For many people with addiction, the process of recovery can be daunting, said Hope Town women’s peer supporter Krista Chavarria. She recovered from drug addiction herself and understands the care that is required by those seeking help.
“I remember the feeling of not really knowing where to start to change my life,” Chavarria said. “I kept hearing you have to make changes, but I didn’t know what those changes were, and I think it’s a very scary place. Hope Town women’s is, really, a place where I help support them in getting into outpatient services, and everything in between. Whatever these women go through, I’m the support and guidance. We’re equal here, we’re on the same level. I want anyone’s lives that I touch to be a happy moment for them.”
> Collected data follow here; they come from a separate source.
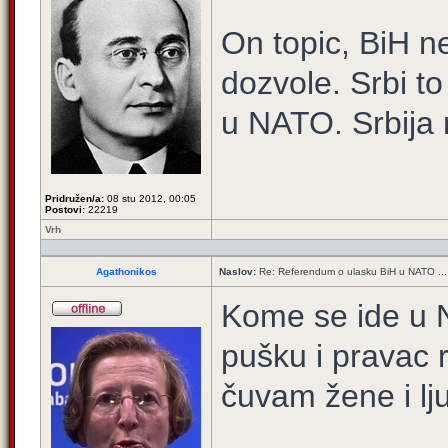
On topic, BiH n
dozvole. Srbi to
u NATO. Srbija
Pridružen/a:
08 stu 2012, 00:05
Postovi:
22219
Vrh
Agathonikos
Naslov:
Re: Referendum o ulasku BiH u NATO ...
Kome se ide u N
pušku i pravac r
čuvam žene i lj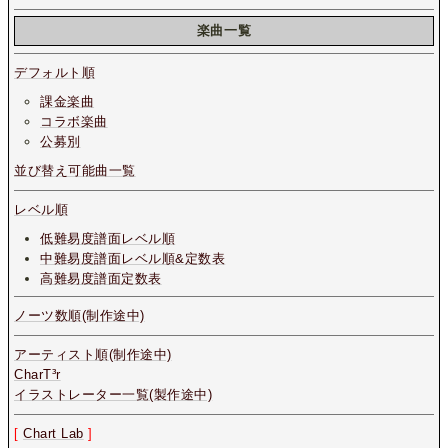
楽曲一覧
デフォルト順
課金楽曲
コラボ楽曲
公募別
並び替え可能曲一覧
レベル順
低難易度譜面レベル順
中難易度譜面レベル順&定数表
高難易度譜面定数表
ノーツ数順(制作途中)
アーティスト順(制作途中)
CharT³r
イラストレーター一覧(製作途中)
[
Chart Lab
]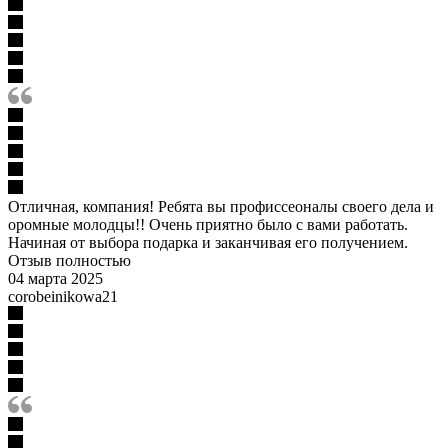
Отличная, компания! Ребята вы профиссеоналы своего дела и
оромные молодцы!! Очень приятно было с вами работать.
Начиная от выбора подарка и заканчивая его получением.
Отзыв полностью
04 марта 2025
corobeinikowa21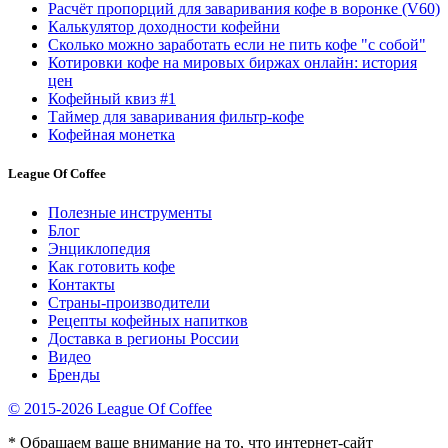
Расчёт пропорций для заваривания кофе в воронке (V60)
Калькулятор доходности кофейни
Сколько можно заработать если не пить кофе "с собой"
Котировки кофе на мировых биржах онлайн: история
цен
Кофейный квиз #1
Таймер для заваривания фильтр-кофе
Кофейная монетка
League Of Coffee
Полезные инструменты
Блог
Энциклопедия
Как готовить кофе
Контакты
Страны-производители
Рецепты кофейных напитков
Доставка в регионы России
Видео
Бренды
© 2015-2026 League Of Coffee
* Обращаем ваше внимание на то, что интернет-сайт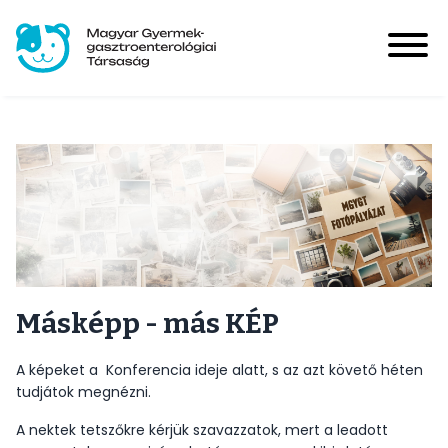
Ugrás
a
tartalomra
Magyar Gyermek-gasztroenterológiai Társaság
User
account
Bejelentkezés
Kép
menu
Hírek
Main
navigation
Események
Másképp - más KÉP
A képeket a Konferencia ideje alatt, s az azt követő héten
HUPIR
tudjátok megnézni.
A nektek tetszőkre kérjük szavazzatok, mert a leadott
Tagoknak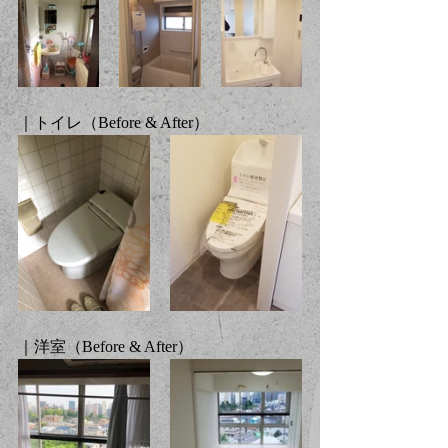
｜トイレ（Before & After）
｜洋室（Before & After）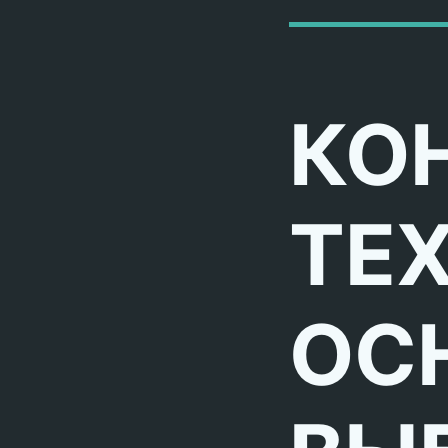
КО
ТЕ
ОС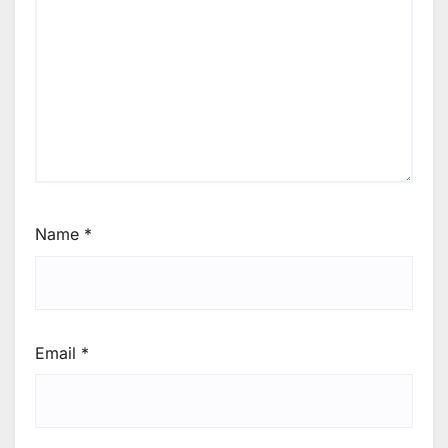
Name
*
Email
*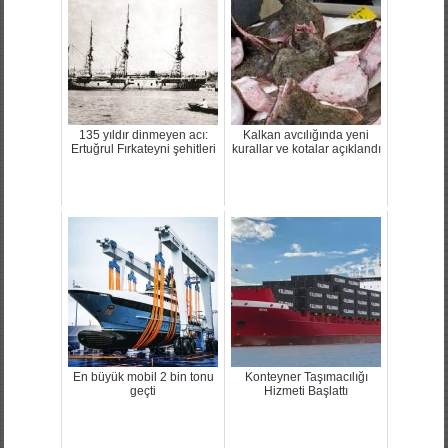
135 yıldır dinmeyen acı:
Kalkan avcılığında yeni
Ertuğrul Fırkateyni şehitleri
kurallar ve kotalar açıklandı
En büyük mobil 2 bin tonu
Konteyner Taşımacılığı
geçti
Hizmeti Başlattı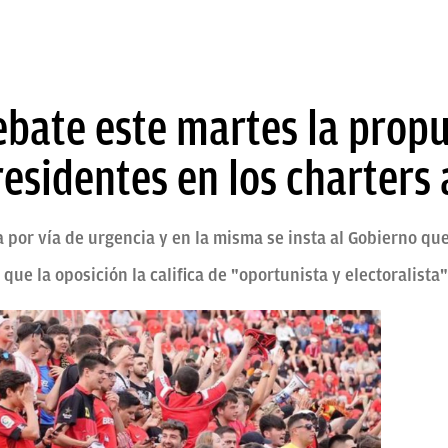
bate este martes la propu
esidentes en los charters 
a por vía de urgencia y en la misma se insta al Gobierno qu
ue la oposición la califica de "oportunista y electoralista"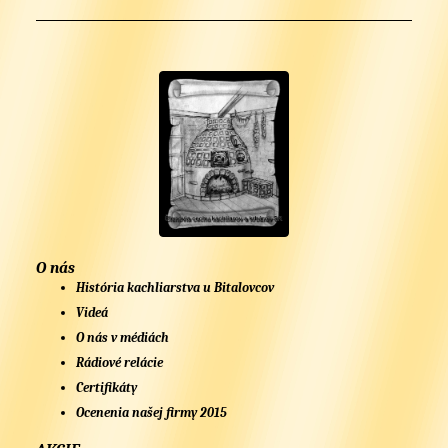
O nás
História kachliarstva u Bitalovcov
Videá
O nás v médiách
Rádiové relácie
Certifikáty
Ocenenia našej firmy 2015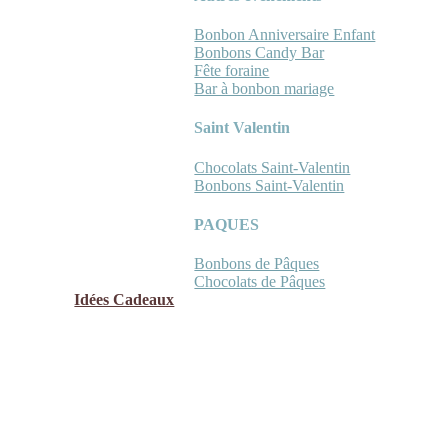
Bonbon Anniversaire Enfant
Bonbons Candy Bar
Fête foraine
Bar à bonbon mariage
Saint Valentin
Chocolats Saint-Valentin
Bonbons Saint-Valentin
PAQUES
Bonbons de Pâques
Chocolats de Pâques
Idées Cadeaux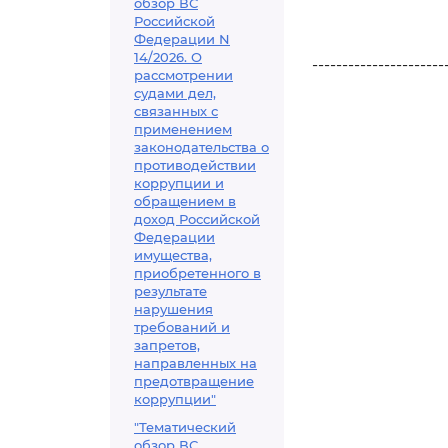
обзор ВС
Российской
Федерации N
14/2026. О
----------------------
рассмотрении
судами дел,
связанных с
применением
законодательства о
противодействии
коррупции и
обращением в
доход Российской
Федерации
имущества,
приобретенного в
результате
нарушения
требований и
запретов,
направленных на
предотвращение
коррупции"
"Тематический
обзор ВС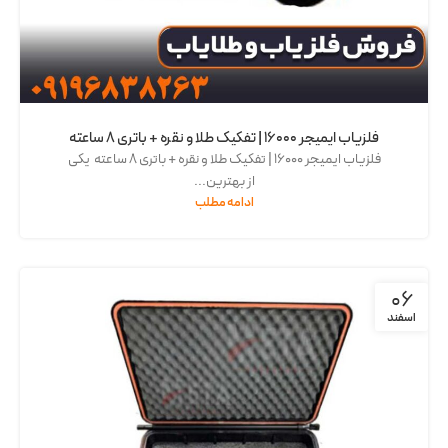
فلزیاب ایمیجر 16000 | تفکیک طلا و نقره + باتری 8 ساعته
فلزیاب ایمیجر 16000 | تفکیک طلا و نقره + باتری 8 ساعته یکی
از بهترین...
ادامه مطلب
06
اسفند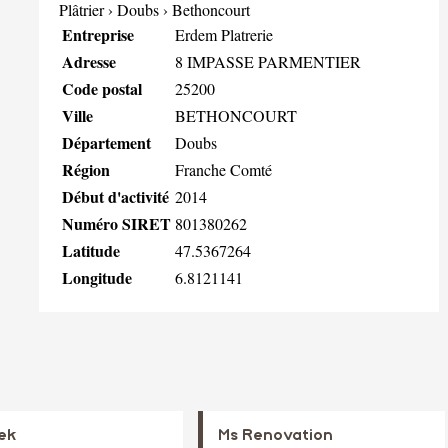
Plâtrier
›
Doubs
›
Bethoncourt
Entreprise
Erdem Platrerie
Adresse
8 IMPASSE PARMENTIER
Code postal
25200
Ville
BETHONCOURT
Département
Doubs
Région
Franche Comté
Début d'activité
2014
Numéro SIRET
801380262
Latitude
47.5367264
Longitude
6.8121141
ek
Ms Renovation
Because Hope Town is a peer-led facility, meaning residents only have a peer supporter during the day, residents also gain a substantial amount of support from other housemates, which St. John said is an important aspect of recovery.
Hope Town will work with local managed care organizations [MCOs] to provide an unprecedented Medicaid ride program for residents, which St. John believes will help pave the way for other treatment centers, communities and organizations to follow suit.
To live at Hope Town, residents are required to work a steady day job and pay $450 a month for rent. They are also required to undergo random drug tests and abide by an 11 p.m. curfew, as well as attend regular counseling and routine activities.
Hope Town does not provide counseling and treatment; residents can receive treatment in Portage County from facilities such as New Day, Townhall II, On Demand, Coleman and Access Point, or they can go to St. John’s facility, Hope Village Outpatient Recovery Center, which is within walking distance of Hope Town. Hope Village is a separate organization with different services. The only thing Hope Town and Hope Village have in common is their director.
Applicants must meet the required criteria to be accepted as a resident, and to continue their residency at Hope Town.
“You’re not coming here just because you have no place to live,” St. John said. “You won’t like it here ’cause you gotta do morning meditation, you’ve got to create — with help — a recovery plan, and then you’ve got to execute the plan. If you decide you don’t want to go to treatment that day, that’s fine if you live at mom’s, but it’s not OK here. You can’t stay if you don’t go.”
As a long-term strategy for the sustainability of Hope Town, St. John said he is working with stakeholders to build upgraded recovery housing that would eventually replace the current facilities, which were built in the 1950s.